セリザワ・アマネ。GN-Xを駆る乱入者はそう名乗りロングライフルを下ろしこちらに向けて移動を始める。

でも、どこから彼女は現れた?

 

『おうおうテメェ急に乱入しやがって、どこに隠れてた? まったく卑怯にも程があるじゃねぇか』

『あら、乱入方々はそっちが一番分かってると思ったけど?』

 

クスリ、と笑う気配が伝わってきた。

 

「おいアマネ、いったいどーいうことだよー」

「つーかアキヅキ、お前知り合いなの?」

「幼馴染み的なアレだよ。店長の姪っ子」

「へぇ」

『ま、今回はウチのバカ店主のフォローのために出てきたわけ。……GN-X・オリジン、狙い撃ってみようか』

 

ため息混じりにそう言うとオリジンと呼ばれたGN-Xが不意にライフルを構え、放つ。

 

「・・・・・・ん?」

 

反動を受け止めるオリジン。だが、先程の朱いビームが放たれたようには見えなかった。

それが追加で2度、合計で3度続いた。

 

ジャムってる(弾詰まり)か? いや、ビームでそんなわけないよな?」

『もう1発、っと!』

 

4度反動を抑えるようなモーション。だが、ここで動きが現れる。

ビッグガン周辺を漂うデブリが割れた。その奥に、モスグリーンの機体の姿を捉えた。

 

『あ』

「デナン・ゾン・・・が、もう一機!?」

『これが瞬間移動の正体。・・・要するに、最初から二機デナン・ゾンが居ただけ』

 

 オープンチャンネル越しに響く声色に嫌悪感が混じる。そして5度目の反動を抑えるモーションを見せた時、その姿を晒したデナン・ゾンの胴体に大きな穴が開き、爆散した。

 

「い、いつ撃った!?」

『まったく見えなかっただと!? オールレンジ攻撃か!?』

『・・・・・・見えない狙撃にマントのGN-X・・・・・・セリザワって・・・・・・ま、まさか“魔弾の射手”でやんすか!?』

『知ってるのか!?』

『へぇ! 去年の選手権予選で決勝まで残ってた1人でやんす! 見えない狙撃は百発百二十中! どこに居てもその詳細が掴めないことからその狙撃は“魔弾”と呼ばれるようになったでやんす!』

『・・・一応言っとくけど、自分から名乗ったことは一度も無いからね? ただ、ガンプラバトルファンってのはそういう二つ名を付けるのが恒例みたいだから』

 

 見えない弾。さっき反動を抑えるようなアクションを見せたのは、実際に撃っていたから?
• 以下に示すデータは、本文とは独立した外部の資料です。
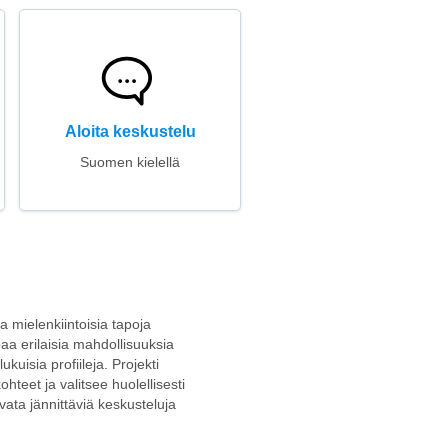
Aloita keskustelu
Suomen kielellä
ja mielenkiintoisia tapoja
oaa erilaisia mahdollisuuksia
kuisia profiileja. Projekti
teet ja valitsee huolellisesti
avata jännittäviä keskusteluja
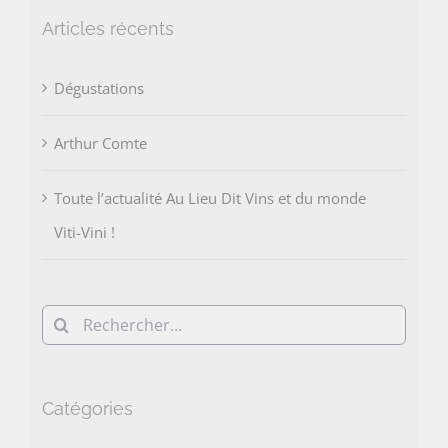
Articles récents
Dégustations
Arthur Comte
Toute l’actualité Au Lieu Dit Vins et du monde
Viti-Vini !
Rechercher:
Catégories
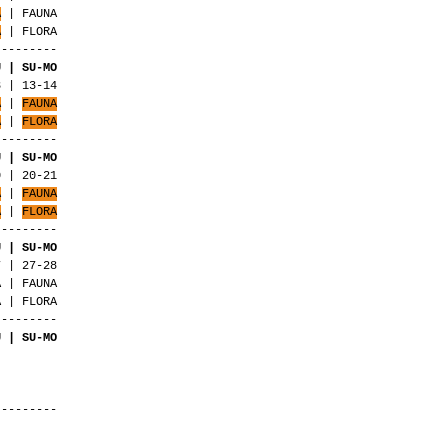
A
| FAUNA
A
| FLORA
---------
U | SU-MO
3 | 13-14
A
|
FAUNA
A
|
FLORA
---------
U | SU-MO
0 | 20-21
A
|
FAUNA
A
|
FLORA
---------
U | SU-MO
7 | 27-28
A | FAUNA
 | FLORA
---------
U | SU-MO
---------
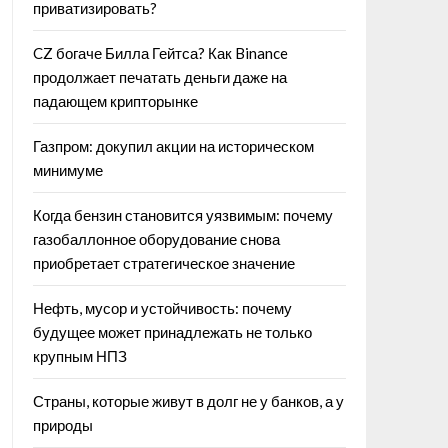
приватизировать?
CZ богаче Билла Гейтса? Как Binance
продолжает печатать деньги даже на
падающем крипторынке
Газпром: докупил акции на историческом
минимуме
Когда бензин становится уязвимым: почему
газобаллонное оборудование снова
приобретает стратегическое значение
Нефть, мусор и устойчивость: почему
будущее может принадлежать не только
крупным НПЗ
Страны, которые живут в долг не у банков, а у
природы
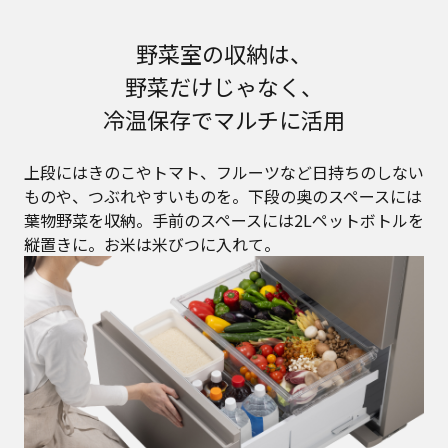
野菜室の収納は、
野菜だけじゃなく、
冷温保存でマルチに活用
上段にはきのこやトマト、フルーツなど日持ちのしない
ものや、つぶれやすいものを。下段の奥のスペースには
葉物野菜を収納。手前のスペースには2Lペットボトルを
縦置きに。お米は米びつに入れて。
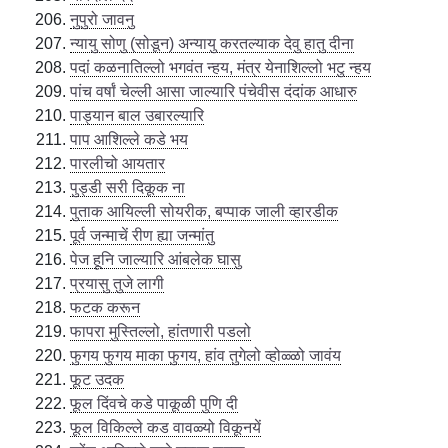
नुपुरो जावनु
न्यायु सोणु (सोडून) अन्यायु करतल्याक देवु हातु दीना
पदां कळनातिल्लो भगवंत न्हय, मंत्र येनाशिल्लो भटु न्हय
पांच वर्षां चेल्ली आसा जाल्यारि पंचेवीस दंदांक आधारु
पाड्यान बाल उबारल्यारि
पाप आशिल्ले कडे भय
पारलीचो आयतार
पुड्डी सरी दिकूक ना
पुताक आयिल्ली सोयरीक, बप्पाक जाली व्हारडीक
पूर्व जन्माचें रीण ह्या जन्मांतु
पेज हूनि जाल्यारि आंबलेक घासु
प्रयासु तुजे लागी
फटक करून
फापरा मुस्तिल्लो, हांतणारी पडलो
फुगय फुगय माका फुगय, हांव तुगेलो व्होळ्ळो जावंय
फूट उदक
फूल दिंवचे कडे पाकूळी पुणि दी
फूल विकिल्ले कड वावळ्यो विकूनयें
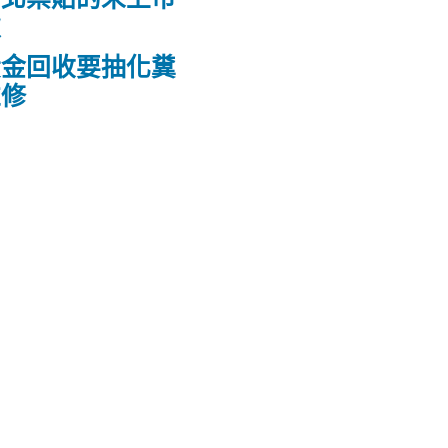
款
黃金回收要抽化糞
維修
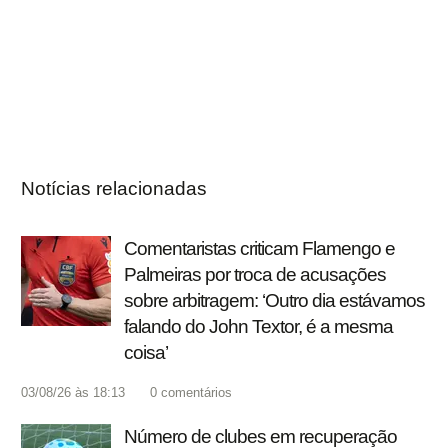
Notícias relacionadas
Comentaristas criticam Flamengo e
Palmeiras por troca de acusações
sobre arbitragem: ‘Outro dia estávamos
falando do John Textor, é a mesma
coisa’
03/08/26 às 18:13
0
comentários
Número de clubes em recuperação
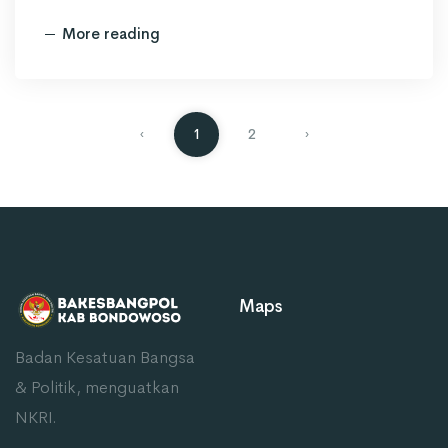
More reading
‹
1
2
›
Maps
Badan Kesatuan Bangsa
& Politik, menguatkan
NKRI.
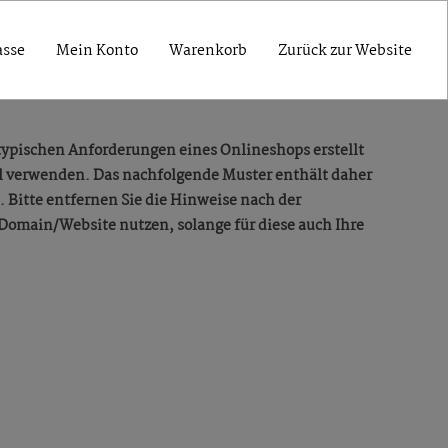
asse
Mein Konto
Warenkorb
Zurück zur Website
typischen Anforderungen eines Onlineshops erstellt
ll verwenden. Das nachfolgende Muster enthält daher
 Bitte entfernen Sie die Hinweise nach der
 Domain/Website nutzen, solange für diese auch Ihre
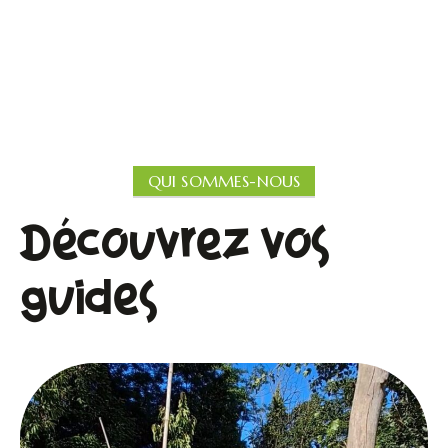
QUI SOMMES-NOUS
Découvrez vos
guides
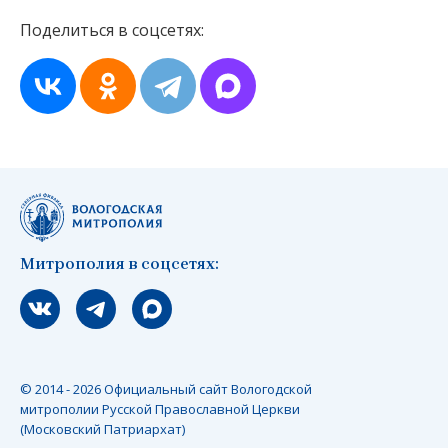
Поделиться в соцсетях:
Митрополия в соцсетях:
Мы вконтакте
Мы в telegram
Мы в Макс
© 2014 - 2026 Официальный сайт Вологодской
митрополии Русской Православной Церкви
(Московский Патриархат)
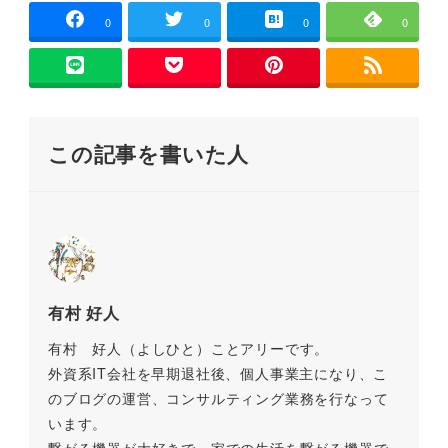
c
tt
ai
e
e
p
e
er
l
n
y
0
0
0
0
b
a
Li
o
n
o
k
この記事を書いた人
k
有村 好人
有村 好人（よしひと）ことアリーです。
外資系IT会社を早期退社後、個人事業主になり、こ
のブログの運営、コンサルティング業務を行なって
います。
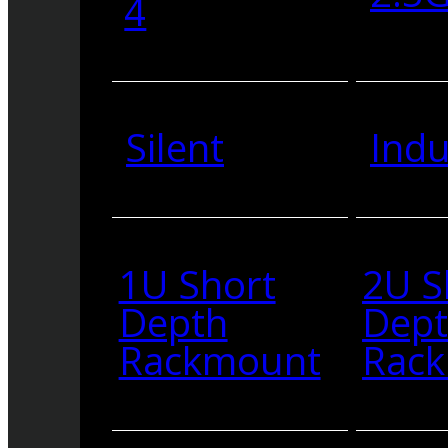
4
Silent
Indu
1U Short
2U S
Depth
Dep
Rackmount
Rac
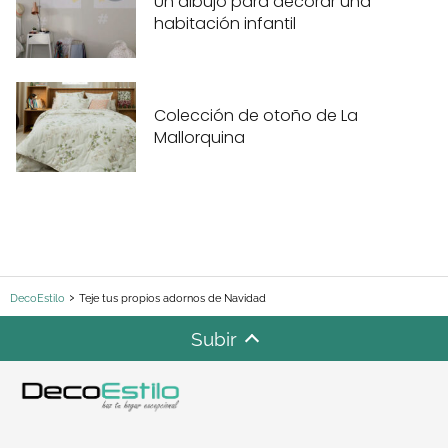
Un dibujo para decorar una
habitación infantil
Colección de otoño de La
Mallorquina
DecoEstilo
Teje tus propios adornos de Navidad
Subir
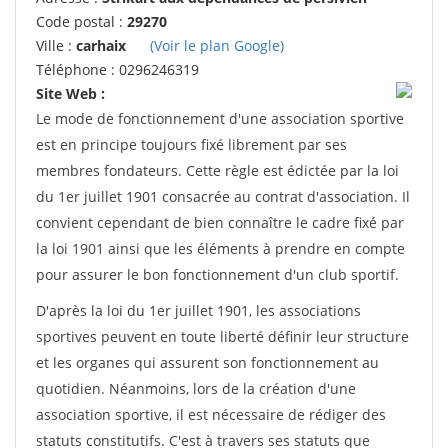
Code postal :
29270
Ville :
carhaix
(Voir le plan Google)
Téléphone : 0296246319
Site Web :
Le mode de fonctionnement d'une association sportive
est en principe toujours fixé librement par ses
membres fondateurs. Cette règle est édictée par la loi
du 1er juillet 1901 consacrée au contrat d'association. Il
convient cependant de bien connaître le cadre fixé par
la loi 1901 ainsi que les éléments à prendre en compte
pour assurer le bon fonctionnement d'un club sportif.
D'après la loi du 1er juillet 1901, les associations
sportives peuvent en toute liberté définir leur structure
et les organes qui assurent son fonctionnement au
quotidien. Néanmoins, lors de la création d'une
association sportive, il est nécessaire de rédiger des
statuts constitutifs. C'est à travers ses statuts que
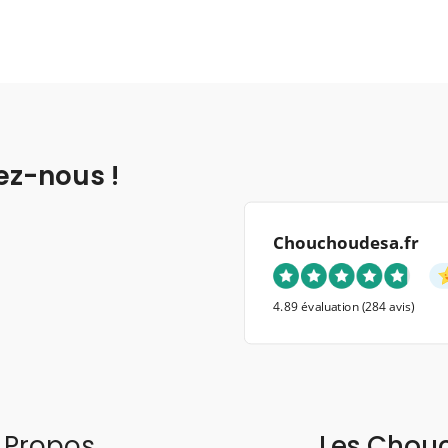
ez-nous !
Chouchoudesa.fr
4.89 évaluation
(284 avis)
 Propos
Les Chou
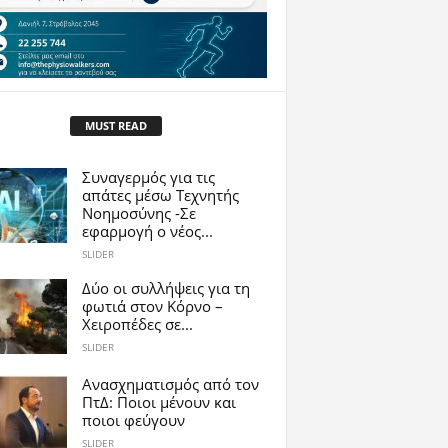
MUST READ
Συναγερμός για τις
απάτες μέσω Τεχνητής
Νοημοσύνης -Σε
εφαρμογή ο νέος...
SLIDER
Δύο οι συλλήψεις για τη
φωτιά στον Κόρνο –
Χειροπέδες σε...
SLIDER
Ανασχηματισμός από τον
ΠτΔ: Ποιοι μένουν και
ποιοι φεύγουν
SLIDER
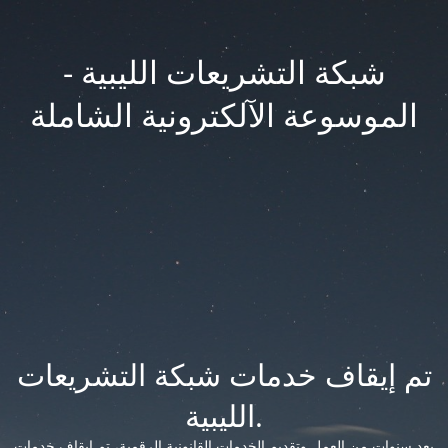
شبكة التشريعات الليبية -
الموسوعة الآلكترونية الشاملة
تم إيقاف خدمات شبكة التشريعات
الليبية.
بعد سنوات من العمل وتقديم الخدمات القانونية الرقمية، تم إيقاف خدمات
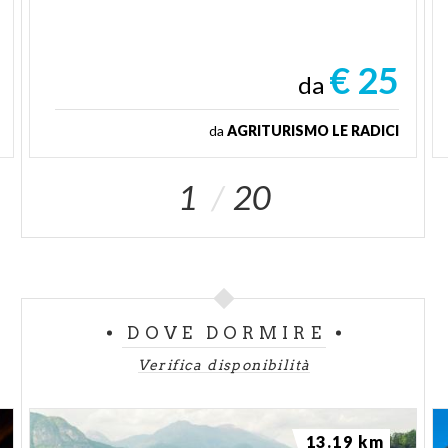
€ 25
da
da
AGRITURISMO LE RADICI
1
20
DOVE DORMIRE
Verifica disponibilità
13.19 km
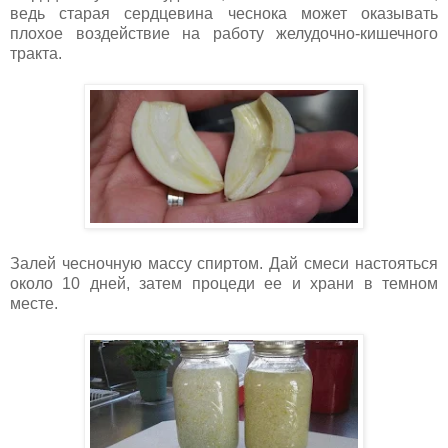
ведь старая сердцевина чеснока может оказывать
плохое воздействие на работу желудочно-кишечного
тракта.
Залей чесночную массу спиртом. Дай смеси настояться
около 10 дней, затем процеди ее и храни в темном
месте.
 かつての世界大会にはクリアパーツを用いることで透明のファンネルのよるオールレンジ攻撃を行っていた選手が居たがビームの射線から攻撃を読まれるためもっぱら使い方はファンネル・ミサイル式だったという話もある。

 射線が見えないスナイパーとなればファンネルと違い本体を撃墜しなければ延々と攻撃される。厄介だろうし何より避けにくい狙撃など恐怖でしかない。

 

「百発百二十中。あながち冗談になってないな・・・」

「ところで、あのガスマスクチビって結局どうやって入り込んだんだ? 俺、遅れて入ったからアイツらがガンプラ入れるの見てたけど二体分入れたようには見えなかったぜ?」

『隣を見れば分かるわよ』

「隣ぃ?」

 

 ――――LE END !”

 

 システム音声が響いた方向からパリパリと青い粒子が散っていくのが見えた。隣の台のバトルが終わったようだった。いったいこれが何だと言うのか?

 

「・・・あれ、なんであっちはガンプラ一体しかいねーんだ?」

 

 言われて気付く。バトル台には無傷のMSと支援機と思わしき戦車のような機体がバトル台の上に鎮座している。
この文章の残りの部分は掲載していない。